Thanks for explain me the 8 positions, wich ones are similar yo Rangemaster 1 or 2?


----------



## benny_profane (May 7, 2021)

If you can find one, sure. You'll pay a premium for that particular part number and there are no guarantees regarding leakage. I would suggest finding another device to save some money unless you're very set on it.

Position 2 (4n7) is the 'stock' position. Keep in mind that it's a rotary switch, so you may have to test it to see which position is actually being connected.


----------



## fig (May 7, 2021)

Here is the selection part of the schematic. It shows the switch positions and the associated capacitance.

Hope that helps!


----------



## Travis (May 7, 2021)

benny_profane said:


> If you can find one, sure. You'll pay a premium for that particular part number and there are no guarantees regarding leakage. I would suggest finding another device to save some money unless you're very set on it.
> 
> Position 2 (4n7) is the 'stock' position.
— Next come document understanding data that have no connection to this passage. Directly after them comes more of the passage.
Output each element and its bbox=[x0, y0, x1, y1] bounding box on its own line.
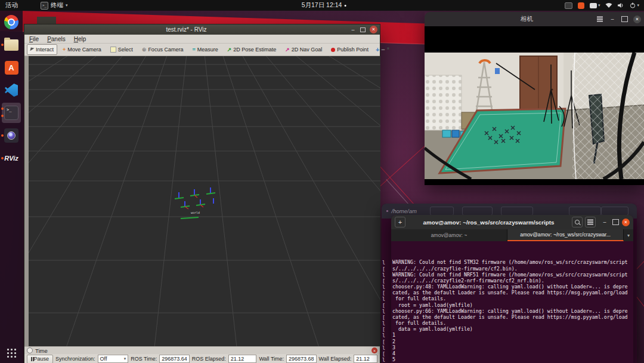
gutter-char: l bbox=[382, 357, 391, 362]
gutter-char: l bbox=[382, 321, 391, 327]
terminal-app-icon: >_ bbox=[41, 2, 48, 10]
terminal-line: 3 bbox=[392, 344, 631, 350]
hamburger-icon bbox=[587, 222, 593, 222]
tool-2d-pose-estimate[interactable]: ↗ 2D Pose Estimate bbox=[224, 44, 280, 55]
wall-time-field[interactable]: 296873.68 bbox=[286, 355, 317, 363]
keyboard-icon[interactable]: ▾ bbox=[590, 2, 600, 9]
close-panel-button[interactable]: × bbox=[371, 347, 377, 353]
gutter-char: [ bbox=[382, 290, 391, 296]
dock-item-camera-app[interactable] bbox=[0, 124, 23, 147]
close-button[interactable]: × bbox=[633, 16, 641, 23]
gutter-char: [ bbox=[382, 327, 391, 333]
tool-properties-button[interactable]: * bbox=[387, 45, 389, 54]
running-indicator bbox=[1, 115, 4, 117]
dock-item-vscode[interactable] bbox=[0, 79, 23, 101]
vscode-icon bbox=[5, 84, 18, 97]
ghost-button bbox=[462, 207, 493, 216]
search-button[interactable] bbox=[572, 217, 583, 227]
chevron-down-icon: ▾ bbox=[66, 3, 68, 8]
frame-label: world bbox=[191, 211, 200, 214]
remove-tool-button[interactable]: − bbox=[381, 45, 385, 54]
back-tab-title: /home/am bbox=[392, 208, 417, 214]
power-icon[interactable]: ▾ bbox=[630, 2, 639, 9]
collapse-icon[interactable] bbox=[27, 347, 33, 353]
gutter-char: [ bbox=[382, 303, 391, 309]
minimize-button[interactable]: – bbox=[599, 219, 610, 225]
screen-icon[interactable] bbox=[565, 2, 572, 9]
tab-crazyswarm-scripts[interactable]: amov@amov: ~/ros_ws/src/crazyswar... bbox=[507, 229, 624, 241]
fcitx-icon[interactable] bbox=[578, 2, 584, 9]
gutter-char: l bbox=[382, 272, 391, 278]
chrome-icon bbox=[4, 15, 18, 29]
ros-elapsed-field[interactable]: 21.12 bbox=[228, 355, 257, 363]
tool-interact[interactable]: Interact bbox=[27, 44, 57, 55]
maximize-button[interactable] bbox=[610, 219, 621, 225]
menu-button[interactable] bbox=[585, 217, 596, 227]
rviz-titlebar[interactable]: test.rviz* - RViz – × bbox=[24, 24, 380, 35]
dock-item-terminal[interactable]: >_ bbox=[0, 101, 23, 124]
files-icon bbox=[4, 39, 18, 51]
ghost-button bbox=[569, 207, 601, 216]
hamburger-icon bbox=[597, 19, 603, 19]
ros-time-field[interactable]: 296873.64 bbox=[159, 355, 190, 363]
ghost-button bbox=[430, 207, 454, 216]
clock-label: 5月17日 12:14 bbox=[302, 1, 342, 10]
ubuntu-software-icon: A bbox=[5, 61, 18, 75]
ros-elapsed-label: ROS Elapsed: bbox=[192, 356, 226, 362]
minimize-button[interactable]: – bbox=[606, 16, 618, 22]
terminal-output[interactable]: WARNING: Could not find STM32 firmware (… bbox=[392, 241, 631, 363]
tool-publish-point[interactable]: Publish Point bbox=[327, 44, 372, 55]
pose-estimate-icon: ↗ bbox=[227, 47, 232, 53]
terminal-line: root = yaml.load(ymlfile) bbox=[392, 302, 631, 308]
wifi-icon[interactable] bbox=[605, 2, 612, 9]
tool-select[interactable]: Select bbox=[107, 44, 137, 55]
wall-elapsed-field[interactable]: 21.12 bbox=[354, 355, 377, 363]
pause-button[interactable]: Pause bbox=[27, 355, 53, 363]
rviz-3d-viewport[interactable]: world bbox=[29, 56, 380, 353]
close-button[interactable]: × bbox=[622, 219, 630, 226]
menu-file[interactable]: File bbox=[29, 36, 39, 42]
close-button[interactable]: × bbox=[370, 26, 377, 33]
camera-window: 相机 – × bbox=[425, 12, 644, 185]
nav-goal-icon: ↗ bbox=[285, 47, 290, 53]
menu-panels[interactable]: Panels bbox=[47, 36, 66, 42]
terminal-line: cated, as the default Loader is unsafe. … bbox=[392, 314, 631, 320]
rviz-toolbar: Interact + Move Camera Select ⊕ Focus Ca… bbox=[24, 44, 380, 56]
dock-item-chrome[interactable] bbox=[0, 11, 23, 33]
dock: A >_ RViz bbox=[0, 11, 23, 363]
measure-icon: = bbox=[192, 47, 195, 53]
maximize-button[interactable] bbox=[618, 16, 630, 22]
tab-home[interactable]: amov@amov: ~ bbox=[391, 229, 507, 241]
time-panel-header[interactable]: Time × bbox=[24, 346, 380, 354]
dock-item-ubuntu-software[interactable]: A bbox=[0, 56, 23, 79]
clock-menu[interactable]: 5月17日 12:14 bbox=[302, 1, 346, 10]
camera-titlebar[interactable]: 相机 – × bbox=[425, 12, 644, 26]
terminal-titlebar[interactable]: + amov@amov: ~/ros_ws/src/crazyswarm/scr… bbox=[391, 215, 633, 229]
maximize-button[interactable] bbox=[358, 27, 367, 32]
tab-list-button[interactable]: ▾ bbox=[624, 229, 633, 241]
dock-item-rviz[interactable]: RViz bbox=[0, 147, 23, 170]
notification-dot bbox=[344, 5, 346, 7]
tool-move-camera[interactable]: + Move Camera bbox=[59, 44, 105, 55]
terminal-line: s/../../../../crazyflie2-nrf-firmware/cf… bbox=[392, 278, 631, 284]
show-applications-button[interactable] bbox=[0, 343, 23, 363]
sync-dropdown[interactable]: Off ▾ bbox=[98, 355, 129, 363]
volume-icon[interactable] bbox=[618, 2, 624, 9]
app-menu[interactable]: >_ 终端 ▾ bbox=[41, 1, 68, 10]
dock-item-files[interactable] bbox=[0, 33, 23, 56]
activities-button[interactable]: 活动 bbox=[5, 1, 18, 10]
wall-elapsed-label: Wall Elapsed: bbox=[319, 356, 352, 362]
interact-icon bbox=[30, 47, 34, 51]
running-indicator bbox=[1, 44, 4, 46]
add-tool-button[interactable]: + bbox=[376, 45, 379, 54]
new-tab-button[interactable]: + bbox=[395, 217, 405, 227]
tool-2d-nav-goal[interactable]: ↗ 2D Nav Goal bbox=[281, 44, 326, 55]
menu-button[interactable] bbox=[593, 19, 606, 19]
menu-help[interactable]: Help bbox=[74, 36, 86, 42]
select-icon bbox=[110, 47, 116, 53]
tool-measure[interactable]: = Measure bbox=[188, 44, 221, 55]
minimize-button[interactable]: – bbox=[348, 27, 358, 33]
pause-icon bbox=[31, 357, 32, 361]
terminal-window-front: + amov@amov: ~/ros_ws/src/crazyswarm/scr… bbox=[391, 215, 633, 363]
tool-focus-camera[interactable]: ⊕ Focus Camera bbox=[138, 44, 187, 55]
Keep in mind that it's a rotary switch, so you may have to test it to see which position is actually being connected.


This store sells them with the hfe that you decide.









						Retroamplis
					

Retroamplis es una empresa de distrubución de componentes electrónicos para la fabricación artesanal de pedales, amplificadores y efectos de guitarra bajo eléctrico. Disponemos de condensadores, resistencias, integrados, potenciómetros, trimmers de ajuste, cajas de aluminio hammond y eddystone...




					www.retroamplis.com
				




#6 Thanks for the picture


----------



## Big Monk (May 7, 2021)

Travis said:


> Hi everyone, I wanna build this Range Booster but I not sure about the transistor.
> 
> One OC75 with 75-100 hfe will be a good option?
> 
> ...



You’ll probably have to tweak the bias arrangement of the stock circuit to accommodate the leakage of the OC75.

Having ordered OC75 from Retroamplis I can vouch for the quality but keep in mind that their prices are in Euros so be prepared to pay $13-$14 each.
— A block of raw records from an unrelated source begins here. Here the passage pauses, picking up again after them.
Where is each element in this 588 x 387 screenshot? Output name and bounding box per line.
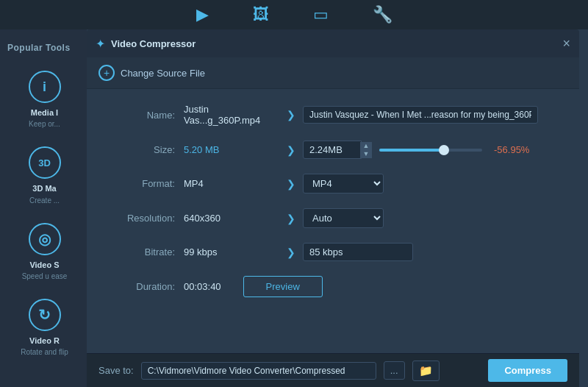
source-bar: + Change Source File — [87, 57, 579, 89]
size-slider-fill — [379, 149, 446, 152]
video-speed-title: Video S — [29, 260, 59, 270]
duration-label: Duration: — [109, 281, 175, 292]
bitrate-row: Bitrate: 99 kbps ❯ — [109, 243, 557, 261]
size-stepper-group: ▲ ▼ — [303, 141, 372, 159]
sidebar-item-video-rotate[interactable]: ↻ Video R Rotate and flip — [0, 290, 87, 366]
video-compressor-dialog: ✦ Video Compressor × + Change Source Fil… — [87, 29, 579, 387]
name-row: Name: Justin Vas...g_360P.mp4 ❯ — [109, 104, 557, 126]
video-rotate-desc: Rotate and flip — [21, 347, 68, 357]
size-arrow-icon: ❯ — [287, 144, 295, 156]
format-select[interactable]: MP4 AVI MOV MKV — [303, 174, 384, 194]
dialog-close-button[interactable]: × — [562, 37, 570, 50]
dialog-titlebar: ✦ Video Compressor × — [87, 29, 579, 57]
sidebar: Popular Tools i Media I Keep or... 3D 3D… — [0, 29, 87, 387]
duration-value: 00:03:40 — [184, 281, 221, 292]
format-arrow-icon: ❯ — [287, 178, 295, 190]
name-input[interactable] — [303, 106, 538, 124]
sidebar-item-video-speed[interactable]: ◎ Video S Speed u ease — [0, 214, 87, 290]
media-info-title: Media I — [31, 107, 58, 118]
save-to-label: Save to: — [98, 365, 134, 376]
image-nav-icon[interactable]: 🖼 — [253, 5, 269, 24]
resolution-label: Resolution: — [109, 213, 175, 224]
3d-maker-desc: Create ... — [29, 196, 60, 205]
format-value: MP4 — [184, 178, 279, 189]
name-arrow-icon: ❯ — [287, 109, 295, 121]
top-nav: ▶ 🖼 ▭ 🔧 — [0, 0, 588, 29]
open-folder-button[interactable]: 📁 — [412, 361, 440, 381]
dialog-content: Name: Justin Vas...g_360P.mp4 ❯ Size: 5.… — [87, 89, 579, 353]
bitrate-label: Bitrate: — [109, 246, 175, 258]
bottom-bar: Save to: ... 📁 Compress — [87, 353, 579, 387]
tools-nav-icon[interactable]: 🔧 — [373, 5, 392, 24]
format-row: Format: MP4 ❯ MP4 AVI MOV MKV — [109, 174, 557, 194]
sidebar-item-media-info[interactable]: i Media I Keep or... — [0, 62, 87, 138]
duration-row: Duration: 00:03:40 Preview — [109, 276, 557, 297]
size-slider-track[interactable] — [379, 149, 482, 152]
compressor-title-icon: ✦ — [96, 37, 105, 51]
resolution-select[interactable]: Auto 640x360 1280x720 1920x1080 — [303, 208, 384, 228]
bitrate-value: 99 kbps — [184, 246, 279, 258]
media-info-icon: i — [29, 71, 61, 103]
video-speed-icon: ◎ — [29, 223, 61, 255]
format-label: Format: — [109, 178, 175, 189]
size-stepper: ▲ ▼ — [360, 142, 372, 158]
name-value: Justin Vas...g_360P.mp4 — [184, 104, 279, 126]
main-layout: Popular Tools i Media I Keep or... 3D 3D… — [0, 29, 588, 387]
name-label: Name: — [109, 110, 175, 121]
media-info-desc: Keep or... — [29, 119, 60, 129]
size-increment-button[interactable]: ▲ — [360, 142, 372, 150]
video-rotate-icon: ↻ — [29, 299, 61, 331]
size-label: Size: — [109, 144, 175, 155]
change-source-label[interactable]: Change Source File — [121, 68, 205, 79]
3d-maker-title: 3D Ma — [32, 183, 56, 194]
sidebar-item-3d-maker[interactable]: 3D 3D Ma Create ... — [0, 138, 87, 213]
3d-maker-icon: 3D — [29, 146, 61, 179]
resolution-row: Resolution: 640x360 ❯ Auto 640x360 1280x… — [109, 208, 557, 228]
play-nav-icon[interactable]: ▶ — [196, 5, 209, 24]
browse-dots-button[interactable]: ... — [384, 361, 405, 380]
video-nav-icon[interactable]: ▭ — [313, 5, 329, 24]
bitrate-input[interactable] — [303, 243, 413, 261]
size-input[interactable] — [303, 141, 362, 159]
content-area: ✦ Video Compressor × + Change Source Fil… — [87, 29, 588, 387]
size-value: 5.20 MB — [184, 144, 279, 155]
bitrate-arrow-icon: ❯ — [287, 246, 295, 258]
compress-button[interactable]: Compress — [488, 359, 567, 382]
size-extra: ▲ ▼ -56.95% — [303, 141, 557, 159]
save-path-input[interactable] — [141, 362, 376, 380]
size-decrement-button[interactable]: ▼ — [360, 150, 372, 158]
video-rotate-title: Video R — [29, 335, 60, 346]
size-slider-percent: -56.95% — [494, 144, 529, 155]
sidebar-header: Popular Tools — [0, 37, 87, 62]
preview-button[interactable]: Preview — [243, 276, 323, 297]
add-source-icon[interactable]: + — [98, 65, 115, 81]
resolution-value: 640x360 — [184, 213, 279, 224]
size-row: Size: 5.20 MB ❯ ▲ ▼ — [109, 141, 557, 159]
dialog-title: Video Compressor — [111, 38, 562, 49]
resolution-arrow-icon: ❯ — [287, 213, 295, 224]
size-slider-thumb[interactable] — [439, 145, 449, 155]
video-speed-desc: Speed u ease — [22, 271, 68, 281]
Try Small Bear for a RM specific device. Then you know it’s tested for that circuit.


----------



## Travis (May 7, 2021)

Big Monk said:


> You’ll probably have to tweak the bias arrangement of the stock circuit to accommodate the leakage of the OC75.
> 
> Having ordered OC75 from Retroamplis I can vouch for the quality but keep in. I do that thier prices are in Euros so be prepared to pay $13-$14 each.
> 
> Try Small Bear for a RM specific device. Then you know it’s tested for that circuit.


I'm from spain that's why I'm looking retroamplis, I think I Will buy It with hfe 75-100.
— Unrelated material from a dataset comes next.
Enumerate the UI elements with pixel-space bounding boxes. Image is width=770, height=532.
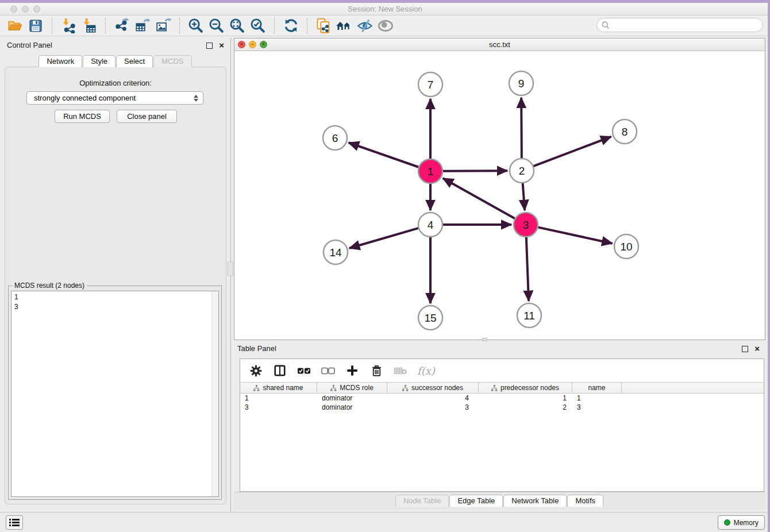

Some recomendation for biasing? Thanks.


----------



## Big Monk (May 7, 2021)

Travis said:


> I'm from spain that's why I'm looking retroamplis, I think I Will buy It with hfe 75-100.
> 
> Some recomendation for biasing? Thanks.



Tweak Rb1 (nominal 68k) and Re1 (nominal 3.9k) until you hit 7 vDC. Keep in mind though that OC75 leakage will give you fits under changing temps.


----------



## fredeharley5 (May 24, 2022)

I was looking at building the LPB-1 Booster as my next pedal as it seems very simplistic and I thought it might be fun to really drive that valvecaster I built with a booster. Looking through my stock of parts though, I have a few NPN general-purpose transistors but I don't have the 2N5088 that the schematic calls for. 
Has anyone here ever built it with a different transistor or maybe have some thoughts on the design as it pertains to the electrical characteristics of the transistor chosen? I notice that the 2n5088 has an absurd max hfe of 900 vs the theoretical max of 300 for a 2n2222. In short, any ideas or things I should be investigating to figure out what I could maybe replace it with? Or maybe I should just breadboard it and start throwing transistors in until it sounds good... Let's see


----------



## Diynot (May 24, 2022)

@fredeharley5 I modded a stock lpb-1 and socketed the transistor. I tried 3904/bc108/5088 all with similar results. I think I landed on the bc108, but def socket the tranny and try a bunch. Just mind your pinout


----------



## HamishR (May 26, 2022)

An OC75 with hfe around 75-100 is good for a Rangemaster style boost AS LONG AS IT DOESN'T LEAK TOO MUCH. There is more to it than just hfe. FWIW I have had fantastic results with relatively cheap Russian Ge transistors. There really isn't any magic guaranteed by the brand or model number. An OC75 isn't a magic transistor. It's what was available when the original boosts were built. It wasn't chosen for tone, it was chosen because that's what was in the shop at the time. When I first built a treble booster the "magic, must-have" transistor was an OC44. Now it seems to have changed to OC75 - maybe the OC44s have all been used up. Germanium transistors are known for being incredibly inconsistent.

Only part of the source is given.